Saturday, February 01, 2003

When I was in elementary school, it was a somewhat rare treat to have a television on in our classroom. In 1986, not every classroom had a television so when the teachers decided that we needed to watch the flaming wreckage of the shuttle Challenger with its school teacher cargo, we double- and tripled-up in the rooms with screens. For hours we watched these talking heads babble about shit we didn’t care about. It looked like fireworks to me. It might have been a national tragedy, but as Comrade Stalin put it: “One death is a tragedy, a million is a statistic.” The teachers lost ‘one of their own’ and seemed to think that we cared to see them in some context other than in our crosshairs. Dumb fucks will be the first against the wall when the revolution comes.

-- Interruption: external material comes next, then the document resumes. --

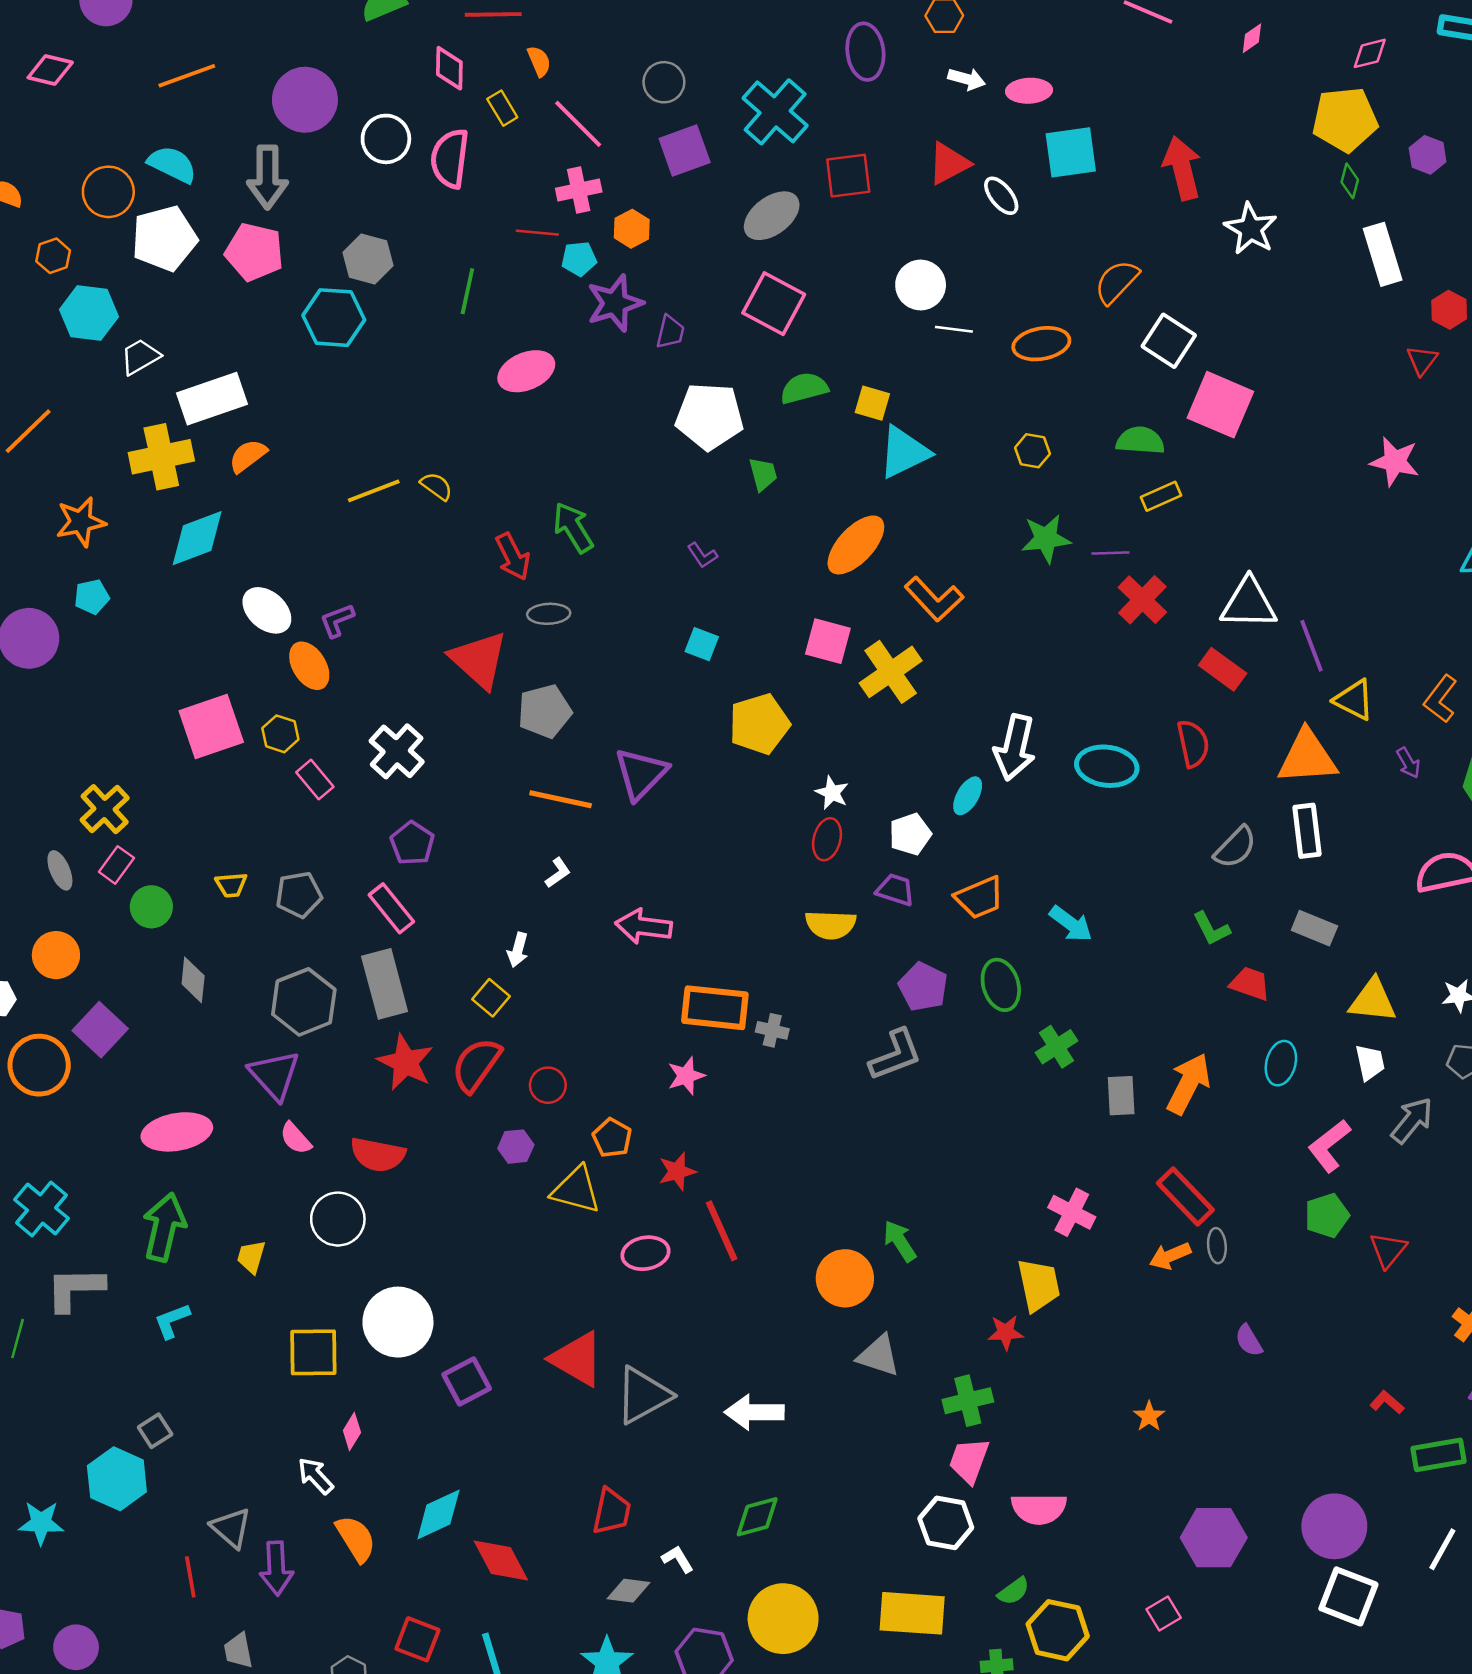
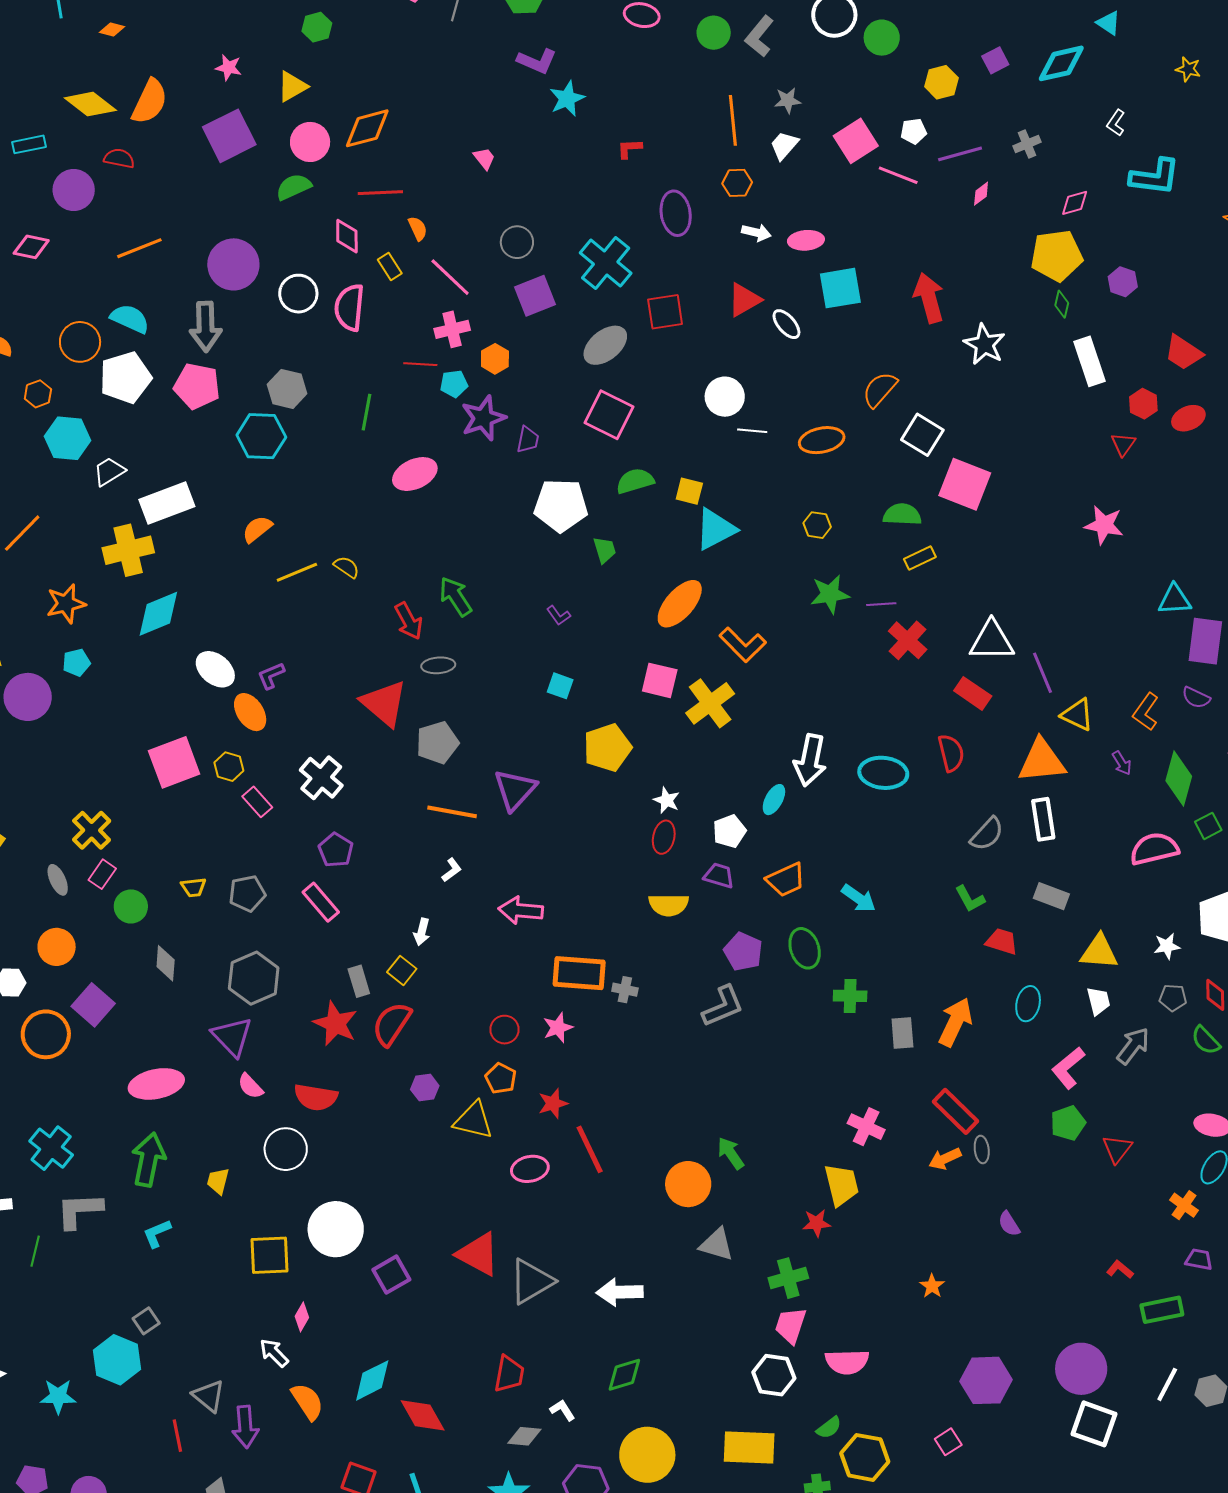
orange semicircle: (248, 456) -> (257, 529), moved
gray rectangle: (385, 984) -> (359, 981), moved, size x0.6
green cross: (1056, 1047) -> (850, 996), turned 36
red circle: (548, 1085) -> (505, 1030), moved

The talking heads (not the band, the news announcers) will be second. I think there is a filter on their voices designed as a sedative. The first overwhelming television media response followed the Kennedy assassination. For four days the country’s eyes and ears turned to this magic box for comfort. For four days, all other shows were cancelled as our nation tried to define itself. I don’t think our nation defined itself as much as the Fourth Estate consolidated its power. The newspapers had started flexing their muscles in the US during the Spanish-American war (I’m sure you can find much earlier examples, but this one sticks out in my mind as the largest policy driven by Media.) After Kennedy’s assassination it didn’t take television long to follow suit, affecting policies in Southeast Asia.

I was watching the late shows last night, no one interesting was on so I fell asleep early. My eyes opened sometime after 8am and I thought I might watch a Saturday morning cartoon then return to my repast. When I turned on the television, I saw 1986 all over again. I think it’s time I throw that box out the window.